Golovkin will very likely make easy work of Rubio on Saturday night. This really isn’t a fight. Rubio has good power, but he’s so, so slow and he’s just made to order for Golovkin. It’s the perfect opponent for Golovkin to dismantle on HBO. It’s a credit to Rubio for taking the fight, but that doesn’t change the fact that he’s way out of his league in taking this fight. Golovkin would obviously rather take on Canelo or Cotto, but he’s had zero luck in getting either of them to agree to a fight against him. Loeffler has had equally bad luck in trying to get Peter Quillin and Julio Cesar Chavez Jr to agree to a fight against Golovkin.

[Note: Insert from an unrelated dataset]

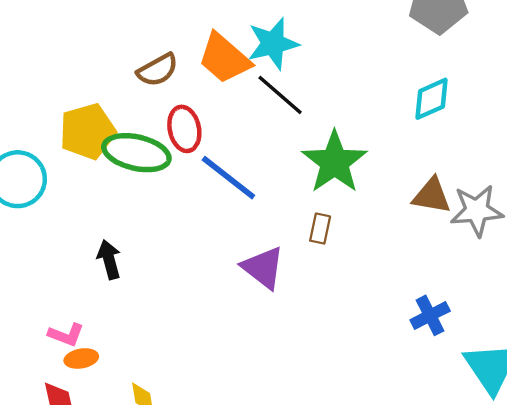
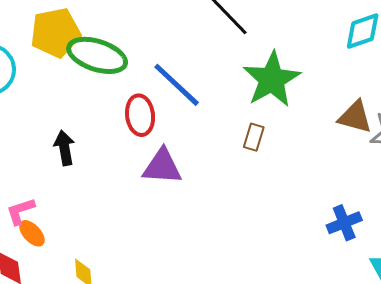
red ellipse: (184, 129) -> (140, 115), moved
purple triangle: (263, 268) -> (162, 167), moved, turned -39
pink L-shape: (66, 335) -> (20, 211), turned 136
orange ellipse: (81, 358) -> (32, 233), turned 52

Cotto should do the right thing and face the Golovkin vs. Rubio winner in early 2015 in order to show boxing fans that he’s not a paper champion, but that’s not likely to happen. Cotto will probably make a business decision and face the 24-year-old Canelo instead because that’s the bigger money fight and the one that gives Cotto the better chance of holding onto his WBC title.

Cotto picked up the WBC 160 pound title last June when he beat the shot-looking 39-year-old Sergio Martinez by a 10th round knockout. Sergio fought poorly with his surgically repaired right knee wobbling each time he’d get hit hard. Cotto’s trainer Freddie Roach said that Martinez was in his prime at the time of the fight, but that clearly wasn’t the case. Martinez looked bad even before he was first hit. His legs looked weak under him, and he moved like he was fighting on a pair of stilts.

Before the fight, Martinez had been out of the ring for 14 months while recovering from his second knee surgery on his right knee, which he tore up during his September 2012 fight against former WBC middleweight champion Julio Cesar Chavez Jr. It was good match-making for Cotto and Roach to scout out Martinez and pick him to fight instead of Golovkin, but it also made them look like they were cherry picking instead of picking out the best in the division.